Emit a verbatim copy of the lines below from the line with "персональных данных" through the line with "Ta strona używa Akismet do redukcji spamu.", excluding pictures and everything outside that range.

## Extracted data

:::::

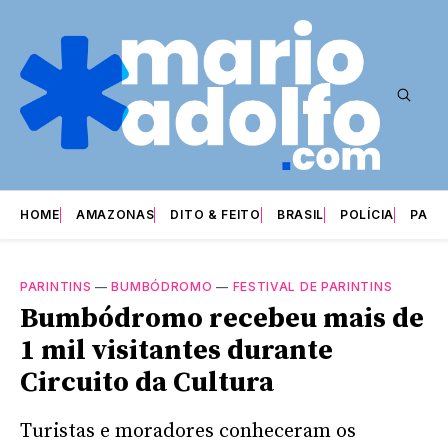
HOME
AMAZONAS
DITO & FEITO
BRASIL
POLÍCIA
PARI
PARINTINS
—
BUMBÓDROMO
—
FESTIVAL DE PARINTINS
Bumbódromo recebeu mais de
1 mil visitantes durante
Circuito da Cultura
Turistas e moradores conheceram os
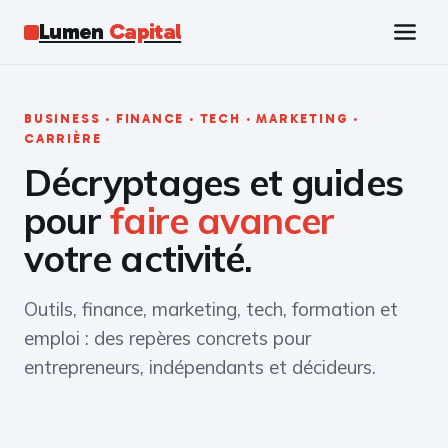
Lumen
Capital
Tech
BUSINESS · FINANCE · TECH · MARKETING ·
CARRIÈRE
Business
Décryptages et guides
Finance
pour
faire avancer
votre activité.
Marketing
Outils, finance, marketing, tech, formation et
Éducation
emploi : des repères concrets pour
entrepreneurs, indépendants et décideurs.
Emploi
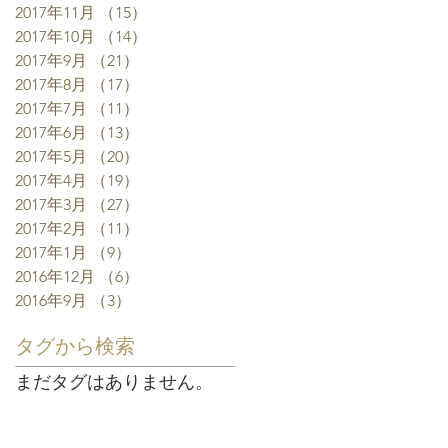
2017年11月
（15）
15件の記事
2017年10月
（14）
14件の記事
2017年9月
（21）
21件の記事
2017年8月
（17）
17件の記事
2017年7月
（11）
11件の記事
2017年6月
（13）
13件の記事
2017年5月
（20）
20件の記事
2017年4月
（19）
19件の記事
2017年3月
（27）
27件の記事
2017年2月
（11）
11件の記事
2017年1月
（9）
9件の記事
2016年12月
（6）
6件の記事
2016年9月
（3）
3件の記事
タグから検索
まだタグはありません。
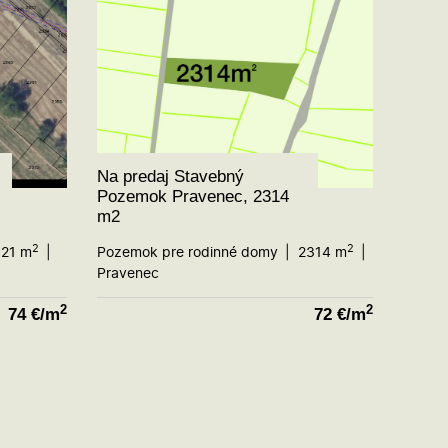
Na predaj Stavebný
Pozemok Pravenec, 2314
m2
2
2
21 m
Pozemok pre rodinné domy
2314 m
Pravenec
2
2
74
€/m
72
€/m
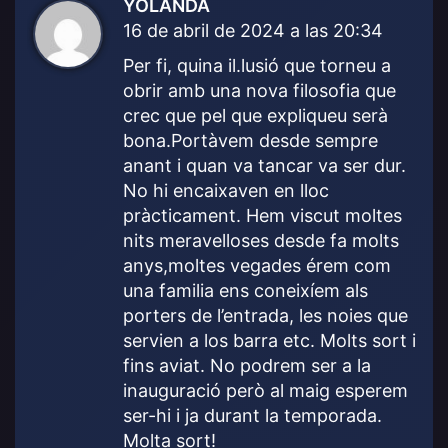
YOLANDA
d
16 de abril de 2024 a las 20:34
i
c
Per fi, quina il.lusió que torneu a
e
obrir amb una nova filosofia que
:
crec que pel que expliqueu serà
bona.Portàvem desde sempre
anant i quan va tancar va ser dur.
No hi encaixaven en lloc
pràcticament. Hem viscut moltes
nits meravelloses desde fa molts
anys,moltes vegades érem com
una familia ens coneixíem als
porters de l’entrada, les noies que
servien a los barra etc. Molts sort i
fins aviat. No podrem ser a la
inauguració però al maig esperem
ser-hi i ja durant la temporada.
Molta sort!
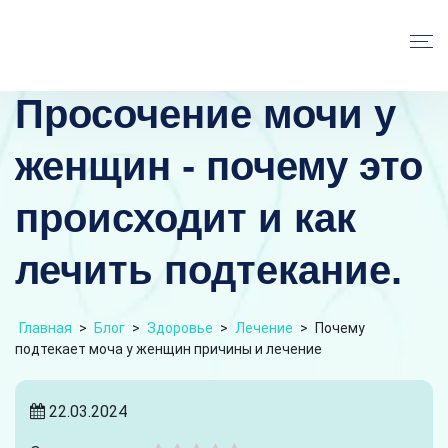
Просочение мочи у
женщин - почему это
происходит и как
лечить подтекание.
Главная
>
Блог
>
Здоровье
>
Лечение
>
Почему
подтекает моча у женщин причины и лечение
22.03.2024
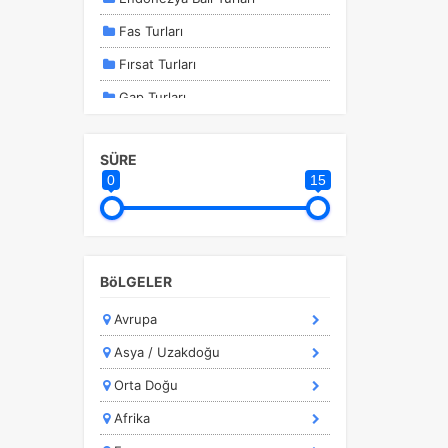
Fas Turları
Fırsat Turları
Gap Turları
İstanbul Kalkışlı Turlar
SÜRE
İstanbul Turları
0
15
Kahire - Hurghada Turları
Kapadokya Turları
Karadeniz Turları
BöLGELER
Kurban Bayramı Özel Turlar
Avrupa
Kültür Turları
Asya / Uzakdoğu
Marmara Bölgesi
Orta Doğu
Marmaris Turları
Afrika
a
Orta Avrupa Turları
r.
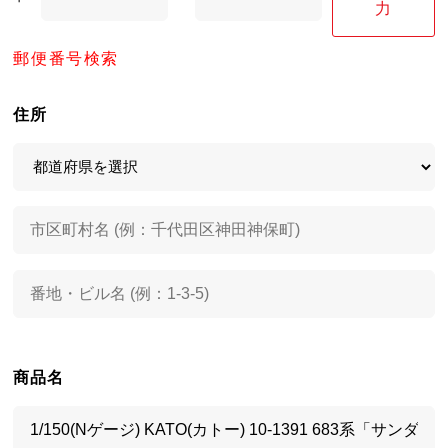
力
郵便番号検索
住所
商品名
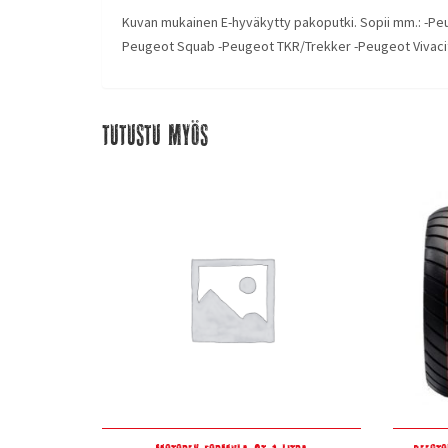
Kuvan mukainen E-hyväkytty pakoputki. Sopii mm.: -Pe
Peugeot Squab -Peugeot TKR/Trekker -Peugeot Vivacity
Tutustu myös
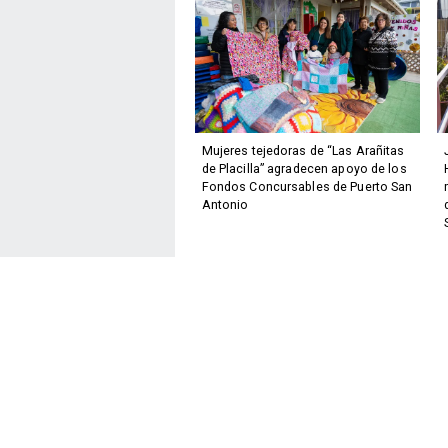
Mujeres tejedoras de “Las Arañitas
de Placilla” agradecen apoyo de los
Fondos Concursables de Puerto San
Antonio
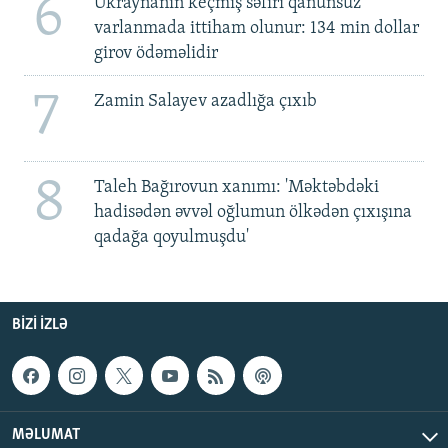
6
Ukraynanın keçmiş səfiri qanunsuz
varlanmada ittiham olunur: 134 min dollar
girov ödəməlidir
7
Zamin Salayev azadlığa çıxıb
8
Taleh Bağırovun xanımı: 'Məktəbdəki
hadisədən əvvəl oğlumun ölkədən çıxışına
qadağa qoyulmuşdu'
BIZI IZLƏ
MƏLUMAT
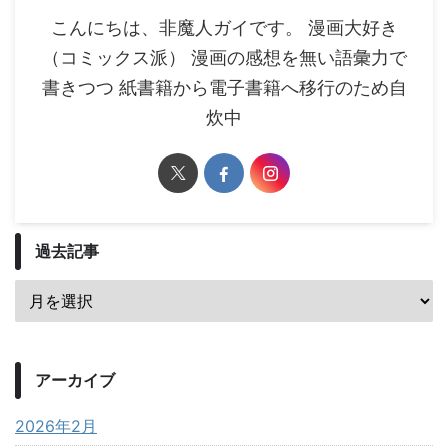
こんにちは、非魔人ガイです。 漫画大好き
（コミックス派） 漫画の感想を無い語彙力で
書きつつ 紙書籍から電子書籍へ移行のため自
炊中
過去記事
アーカイブ
2026年2月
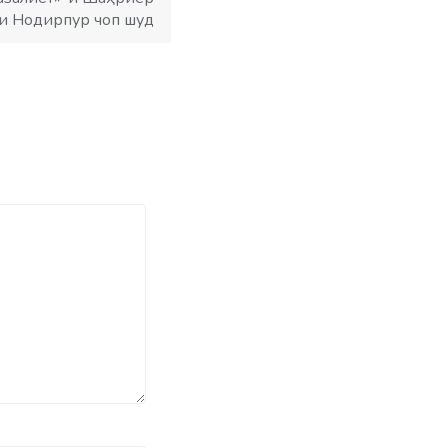
ри Нодирпур чоп шуд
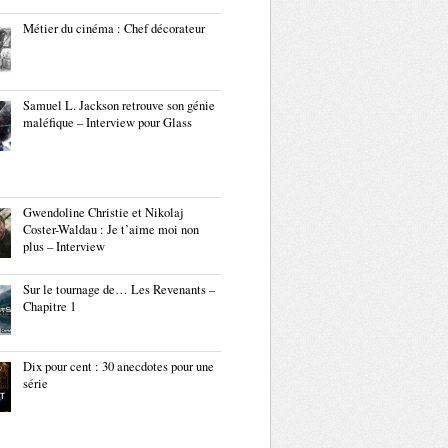
Métier du cinéma : Chef décorateur
Samuel L. Jackson retrouve son génie
maléfique – Interview pour Glass
Gwendoline Christie et Nikolaj
Coster-Waldau : Je t’aime moi non
plus – Interview
Sur le tournage de… Les Revenants –
Chapitre 1
Dix pour cent : 30 anecdotes pour une
série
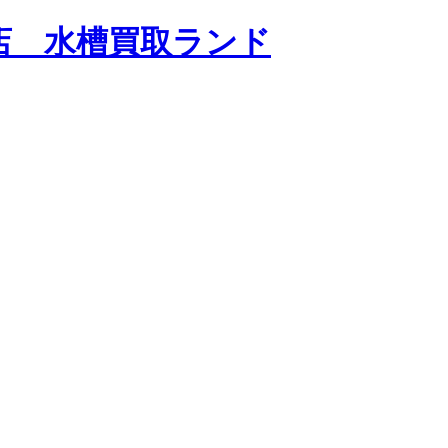
店 水槽買取ランド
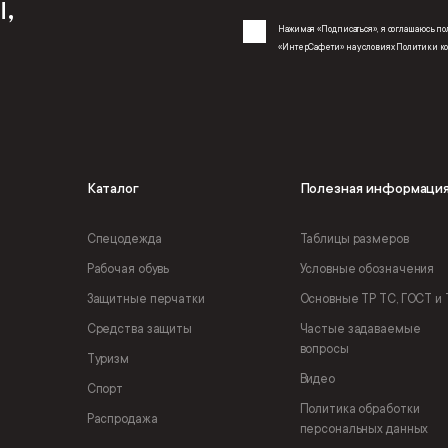
,
Нажимая «Подписаться», я соглашаюсь 
«ИнтерСафети» на условиях
Политики к
Каталог
Полезная информаци
Спецодежда
Таблицы размеров
Рабочая обувь
Условные обозначения
Защитные перчатки
Основные ТР ТС, ГОСТ и 
Средства защиты
Частые задаваемые
вопросы
Туризм
Видео
Спорт
Политика обработки
Распродажа
персональных данных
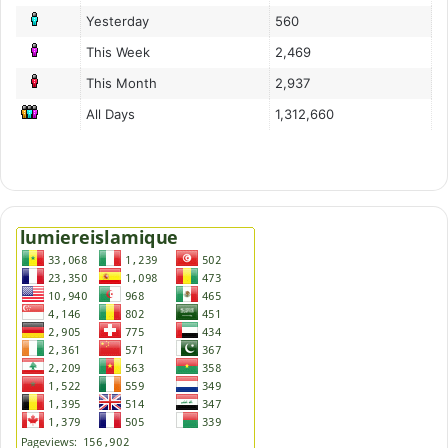
Yesterday
560
This Week
2,469
This Month
2,937
All Days
1,312,660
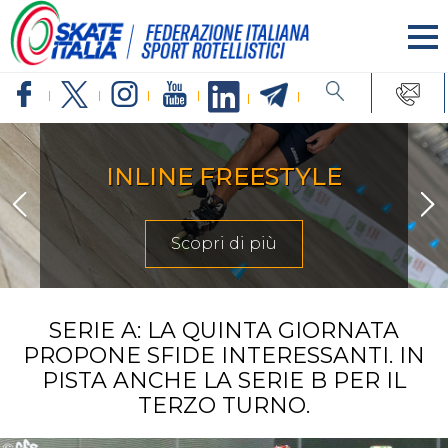
INLINE FREESTYLE
Scopri di più
SERIE A: LA QUINTA GIORNATA
PROPONE SFIDE INTERESSANTI. IN
PISTA ANCHE LA SERIE B PER IL
TERZO TURNO.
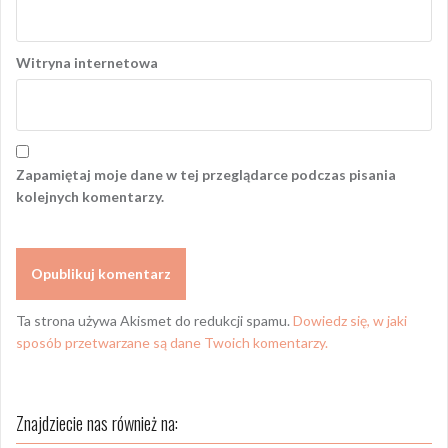
Witryna internetowa
Zapamiętaj moje dane w tej przeglądarce podczas pisania
kolejnych komentarzy.
Ta strona używa Akismet do redukcji spamu.
Dowiedz się, w jaki
sposób przetwarzane są dane Twoich komentarzy.
Znajdziecie nas również na:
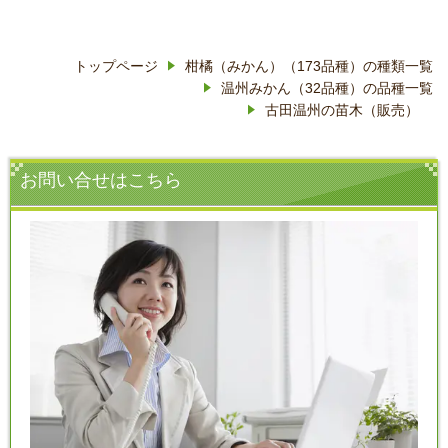
トップページ
柑橘（みかん）（173品種）の種類一覧
温州みかん（32品種）の品種一覧
古田温州の苗木（販売）
お問い合せはこちら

:::::

## Task output
персональных данных
Yesterday
560
This Week
2,469
This Month
2,937
All Days
1,312,660
INLINE FREESTYLE
Scopri di più
SERIE A: LA QUINTA GIORNATA
PROPONE SFIDE INTERESSANTI. IN
PISTA ANCHE LA SERIE B PER IL
TERZO TURNO.
Witryna internetowa
Zapamiętaj moje dane w tej przeglądarce podczas pisania
kolejnych komentarzy.
Ta strona używa Akismet do redukcji spamu.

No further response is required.